The initial state database slices (remember, a “slice” is Sun jargon for a “partition”) can be a part of one of the slices that will make up the metadevice. You need to reserve space during your initial install to create the state databases or make room for the state databases using space from the swap slice. Each initial state database occupies 517 KB or 1034 sectors. If you intend to have one of the installed slices be part of the RAID 5 metadevice, then you'll need another partition (or slice) to which you’ll save the data (or the data will be destroyed during the creation of the metadevice).
Three disks are required to maintain the minimal number of state databases after a disk failure. Three disks are also required to allow RAID 5 to continue functioning. The system will not reboot without one more than half the total state database replicas present, so by putting two on each of three disks, you will have the required four to allow the system to boot in multiuser mode.
Your three disks do not all have to be the same size, but the redundant slices on the different disks do need to allocate the same space, or you'll just end up with wasted space on the metadevice.
In my particular configuration, I've got two 2.1-GB drives in the Sparc20, as well as a 2.14-GB external drive. The sizes of the drives used in my example were chosen for speed. In the enterprise setting, these drives will be much larger, so the process will take much more time.
Before setting up my metadevice slices, I needed to look at the current filesystem setup and determine what I wanted to include in the RAID 5 setup and the space needed. The existing filesystem can be determined using the df -k command, as shown in Listing A.
Prompt the OS to recognize new drives by running the probe-scsi-all command at the OK> prompt. To get to the OK> prompt (also known as the PROM firmware), enter the [Stop][A] key combination or run the shutdown -i0 command, followed by the boot -r command.
Listing B shows the details of each partition created for this installation.
Since I can’t include /, /usr, or swap on my metadevice, the goal is to move /export/home,which will become my end user’s home directories and data, to the RAID 5 metadevice, so I've created identical 1.97-GB slices on the two additional hard drives (labeled ALPHA and OMEGA).
I allocated initial state database slices on extra slices on all three of the RAID drives. I arbitrarily set aside about 2 MB on each drive, which is more than enough for the state databases, and hardly enough to be missed. Since the geometries of the drives being used are slightly different, they are not all exactly the same size.
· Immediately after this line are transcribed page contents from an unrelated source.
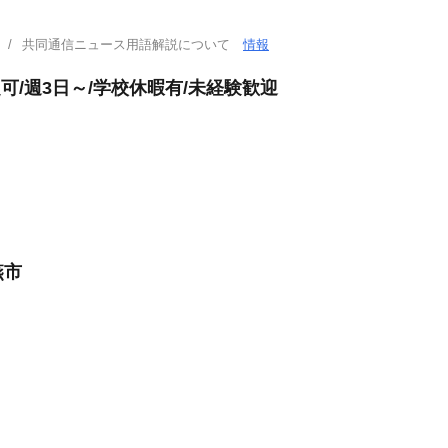
共同通信ニュース用語解説について
情報
可/週3日～/学校休暇有/未経験歓迎
燕市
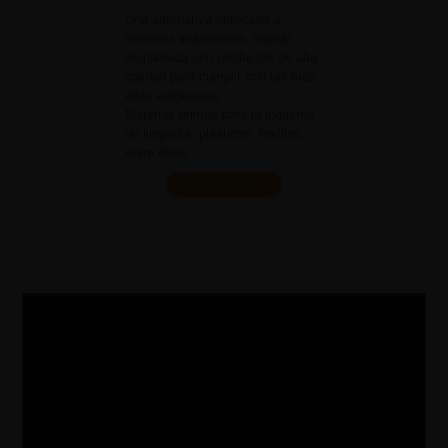
Una alternativa enfocada a
sectores industriales, siendo
respaldada con productos de alta
calidad para cumplir con las más
altas exigencias.
Materias primas para la industria
de limpieza, plásticos, textiles,
entre otros.
Ver productos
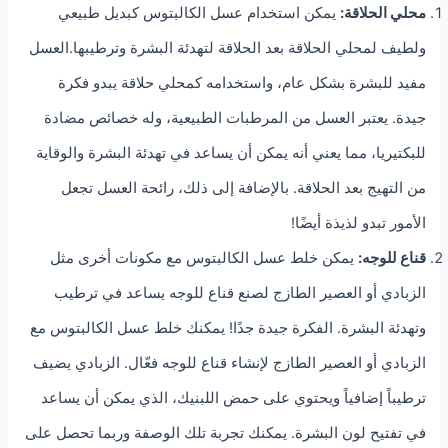
محلي الحلاقة:
يمكن استخدام عسل الكالبتوس كبديل طبيعي
ولطيف لمحلي الحلاقة بعد الحلاقة لتهدئة البشرة وترطيبها.العسل
مفيد للبشرة بشكل عام، واستخدامه كمحلي حلاقة يبدو فكرة
جيدة. يعتبر العسل من المرطبات الطبيعية، وله خصائص مضادة
للبكتيريا، مما يعني أنه يمكن أن يساعد في تهدئة البشرة والوقاية
من التهيج بعد الحلاقة. بالإضافة إلى ذلك، رائحة العسل تجعل
الأمور تبدو لذيذة أيضًا!
قناع للوجه:
يمكن خلط عسل الكالبتوس مع مكونات أخرى مثل
الزبادي أو العصير الطازج لصنع قناع للوجه يساعد في ترطيب
وتهدئة البشرة. الفكرة جيدة جدًا! يمكنك خلط عسل الكالبتوس مع
الزبادي أو العصير الطازج لإنشاء قناع للوجه فعّال. الزبادي يضيف
ترطيباً إضافياً ويحتوي على حمض اللبنيك، الذي يمكن أن يساعد
في تفتيح لون البشرة. يمكنك تجربة تلك الوصفة وربما تحصل على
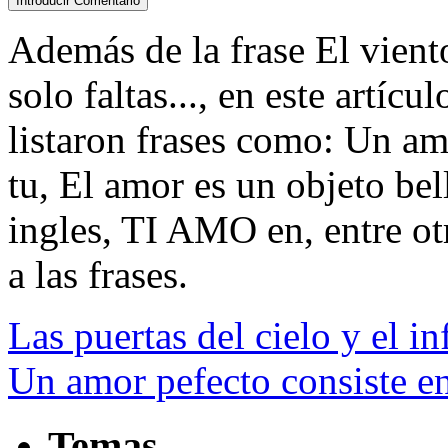
Además de la frase El viento
solo faltas..., en este artíc
listaron frases como: Un am
tu, El amor es un objeto be
ingles, TI AMO en, entre otr
a las frases.
Las puertas del cielo y el in
Un amor pefecto consiste en
Temas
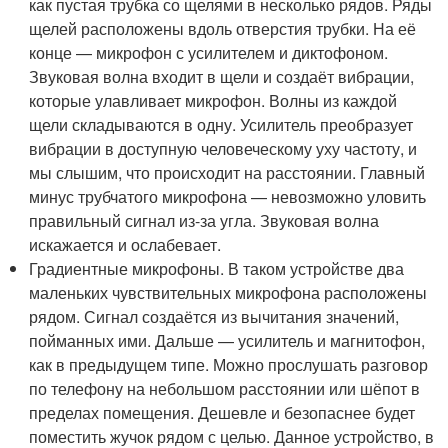
как пустая трубка со щелями в несколько рядов. Ряды
щелей расположены вдоль отверстия трубки. На её
конце — микрофон с усилителем и диктофоном.
Звуковая волна входит в щели и создаёт вибрации,
которые улавливает микрофон. Волны из каждой
щели складываются в одну. Усилитель преобразует
вибрации в доступную человеческому уху частоту, и
мы слышим, что происходит на расстоянии. Главный
минус трубчатого микрофона — невозможно уловить
правильный сигнал из-за угла. Звуковая волна
искажается и ослабевает.
Градиентные микрофоны. В таком устройстве два
маленьких чувствительных микрофона расположены
рядом. Сигнал создаётся из вычитания значений,
пойманных ими. Дальше — усилитель и магнитофон,
как в предыдущем типе. Можно прослушать разговор
по телефону на небольшом расстоянии или шёпот в
пределах помещения. Дешевле и безопаснее будет
поместить жучок рядом с целью. Данное устройство, в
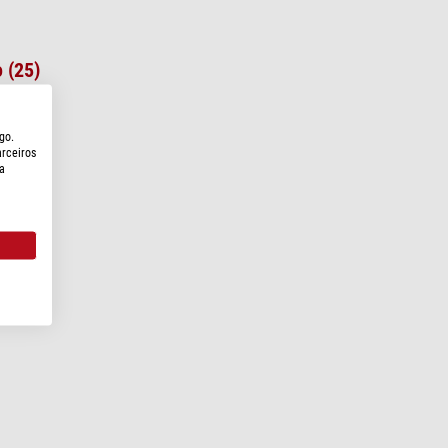
 (25)
go.
arceiros
a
Since I have extra space on the first RAID drive, I can copy /export/home to this slice temporarily to create the RAID 5 metadevice. Otherwise, the existing data would be lost. Alternately, you could back up /exports/home to tape and restore to the metadevice or create the metadevice on another slice. Since I want to distribute the RAID 5 metadevice across three physical disk drives for maximum protection, I’ll want to include the existing /export/home slice in my metadevice.
Creating the filesystem
So far I have made the assumption that the RAID 5 creation is on a machine with existing data (hence the copying of /export/home above). The creation of RAID 5 is not limited to existing installations. If this is a clean install and /export/home doesn't have any data yet, you can just create the metadevice over the existing slice (remember to unmount the partition first). You can now create a filesystem on the spare slice with the newfs c0t4d0sl command. After running this command, you will see the output as shown in Listing C.
Create a new directory where the new partition can be mounted with the mkdir /mnt/home command. Mount the new partition with the mount /dev/dsk/c0t4d0sl /mnt/home command. At this point, you’ll want to tar and copy the current /export/home to /mnt/home with the commands:
tar -cf - . | (cd /mnt/home;tar -xf -)
Initial state databases
Now it’s time to create the initial state databases. Use the metadb command with the –a (add), –f (force), and –c (create) flags to create two initial state databases on the three slices you reserved earlier, as shown in Listing D (the output of the last command is shown as well).
If you don’t allocate enough space for the initial state databases, you'll get a space-allocation error instead of the output listed in Listing D.
Creating the RAID 5 metadevice
Since you are going to be destroying and reformatting the /export/home slice when you create the RAID5 metadevice, you don’t want to have it mounted by the OS during the process. Unmount /export/home and create the RAID 5 metadevice. Make sure no user is logged on and using the /export/home directory. If no one is logged on, run the commands shown in Listing E.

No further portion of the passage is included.